Vizekanzler Robert Habeck auf Sommerreise durch Deutschland – plötzlich richten sich alle Augen auf ihn
Vizekanzler Robert Habeck auf Sommerreise durch Deutschland – plötzlich richten sich alle Augen auf ihn
© photothek / IMAGO
Nach dem Rückzug von Annalena Baerbock von der Kanzlerkandidatur, richten sich alle Augen auf den Wirtschaftsminister. Doch auf seiner Sommerreise will er hierzu lieber nichts sagen

Am Tag nach dem Schocker aus Washington wird es extrem heiß für Robert Habeck. Der Wirtschaftsminister ist zu Besuch in einer Glasfabrik. In der Produktion, wo Maschinen im Akkord glühende Flaschen ausspucken, herrscht eine Bullenhitze. Die Schutzausrüstung, die Besucher hier tragen müssen, machen die Temperaturen nicht angenehmer. Mit seinem Schutzkittel, der Sicherheitsmütze und dem Gehörschutz mitsamt Mikrofon sieht Habeck aus wie ein Hubschrauberpilot.

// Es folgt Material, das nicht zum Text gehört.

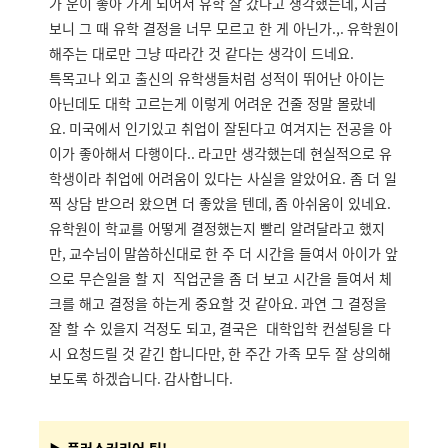
가 운이 좋아 가게 되어서 유학 잘 갔다고 생각했는데
,
지금
보니 그 때 유학 결정을 너무 모르고 한 게 아닌가
.,.
유학원이
해주는 대로만 그냥 따라간 것 같다는 생각이 드네요
.
특목고나 외고 출신의 유학생들처럼 성적이 뛰어난 아이는
아닌데도 대학 고르는게 이렇게 어려운 건줄 정말 몰랐네
요.
미국에서 인기있고 취업이 잘된다고 여겨지는 전공을 아
이가 좋아해서 다행이다
..
라고만 생각했는데 현실적으로 유
학생이라 취업에 어려움이 있다는 사실을 알았어요. 좀 더 일
찍 상담 받으러 왔으면 더 좋았을 텐데
,
좀 아쉬움이 있네요
.
유학원이 학교를 어떻게 결정했는지 빨리 알려달라고 했지
만
, 교수님이 말씀하신대로
한 주 더 시간을 들여서 아이가 앞
으로 무슨일을 할 지 직업군을 좀 더 보고 시간을 들여서 체
크를 해고 결정을 하는게 중요할 것 같아요
.
과연 그 결정을
잘 할 수 있을지 걱정도 되고
,
결국은 대학입학 컨설팅을 다
시 요청드릴 것 같긴 합니다만
,
한 주간 가족 모두 잘 상의해
보도록 하겠습니다
.
감사합니다
.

Der Grund, warum Habeck gekommen ist, ist eine spezielle Maschine: eine neuartige Schmelzwanne, die in erster Linie mit Strom betrieben wird, nur zu einem kleinen Teil mit Gas. Es ist eine Weltneuheit, die das Industrieunternehmen Ardagh Glas Packaging selbst entwickelt und Ende 2023 in seinem Werk im Örtchen Obernkirchen, nicht weit entfernt von Hannover, installiert hat. Ein „Meilenstein“ schwärmt Geschäftsführer Jens Schaefer, als er den Vizekanzler am Donnerstagmorgen begrüßt.

Bevor Schaefer den Besucher aus Berlin durch die Produktionshalle führt, stehen beide vor einem Bauzaun mit Firmenlogo, um ein paar Worte zu sagen. Habeck hat die Augen zusammengekniffen, vielleicht nicht nur, weil die Sonne blendet. Nach dem überraschenden Rückzieher seiner Ministerkollegin Annalena Baerbock, die sich per CNN-Interview aus Washington aus dem Spiel bei der Kanzlerkandidatur der Grünen nahm, dürfte es am Mittwochabend etwas länger gegangen sein.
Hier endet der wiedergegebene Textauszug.